Suing people is part of murican culture. Nowhere else on earth do you hear people going ‘Newsflash bucko! I will SUE YOU! Yeaaaah sir, that’s right pal, I will SUE the HECK outta you!’ You’re the only mfs who call each other ‘sir’ when fighting 🤣🤣 The only sue we have in Europe is SIIUUUUUUUUU ⚽️
@xIHacks lol, in Germany you can go to prison for insulting someone, also there's a thing called trespassing. Now, nowhere did I mention you can win the lawsuit, I simply stated that you can sue anyone with a reason in a lot of countries not just the US.
yeah at the very least criminals shouldn't be allowed to sue people for a specific level of injury that happened during an active breaking of the law... now if someone say roped up the burglar and tortured him for days before he escaped to sue well that is way too far and I believe would be perfectly fine to sue for since that is way too much, if someone breaks into your house either shoot him dead or halfdead then call the police since it should be perfectly fine to shoot/kill someone who is attempting to break into your house to steal or possible kill/rape your family and you will never know which so safety first and blast 'em essentially and funny thing is I'm not even american so the whole castle law thing I don't think is even a thing in my country but I agree with it... to a degree of course
Welp....your sense of humor, and ability to use big words and form logical arguments while being (mostly) polite, are INTACT. You attracted a first-time viewer enough that I clicked on this video. EDIT: I've never played Minecraft.....and I watched to the end. 🤣💯👍👍
As I understand it in the US there are instances where you need to name a responsible party and sue before insurance pays out to cover medical bills, that cookie lawsuit screams "I needed to name someone responsible for my insurance to pay for my medical bills"

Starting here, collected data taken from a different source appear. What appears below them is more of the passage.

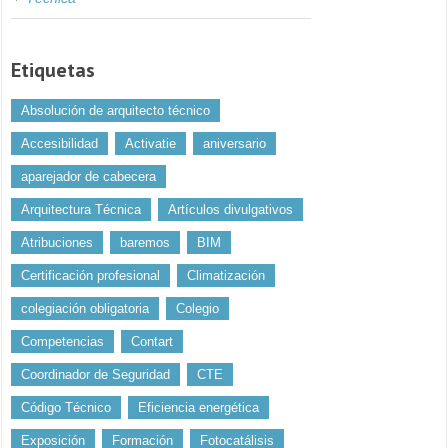
Etiquetas
Absolución de arquitecto técnico
Accesibilidad
Activatie
aniversario
aparejador de cabecera
Arquitectura Técnica
Artículos divulgativos
Atribuciones
baremos
BIM
Certificación profesional
Climatización
colegiación obligatoria
Colegio
Competencias
Contart
Coordinador de Seguridad
CTE
Código Técnico
Eficiencia energética
Exposición
Formación
Fotocatálisis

If for some reason, building a similar looking structure in minecraft for archival reasons *wasn’t* fair use, I suggest you guys paste a massive p***s at the location of every building you are told not to build.
If someone actually sues you over one specific building, remove the building and replace it with a giant block looking like a pixelated building and make it clear with a sign who made you do this (with name, and company, and anything).
I'm imagining a judge taking one look at this case, looking at the people trying to sue you for playing a video game that is essentially a block stacking simulator, and saying, "Are you f*cking serious?" and then literally throwing them out of the courtroom.
@@capybara9521 Why tf are you defending this person in multiple comment threads? Are you the one that sued? No matter how you look at it, its literally the dumbest shit in the world
when they started defining the building in the pdf as well, it says HABITABLE. these buildings aren't habitable because they're virtual and cannot suffice as a literal home.
His original ticket doesn't even read like a boilerplate from the usual copyright hounds. It more so reads like a vigilante trying to bring a case on someone else's behalf without actually being an agent of that person. Which means he would've lacked standing for anyone he tried suing on the behalf of and a judge would probably have accepted a motion to dismiss pretty easily lol.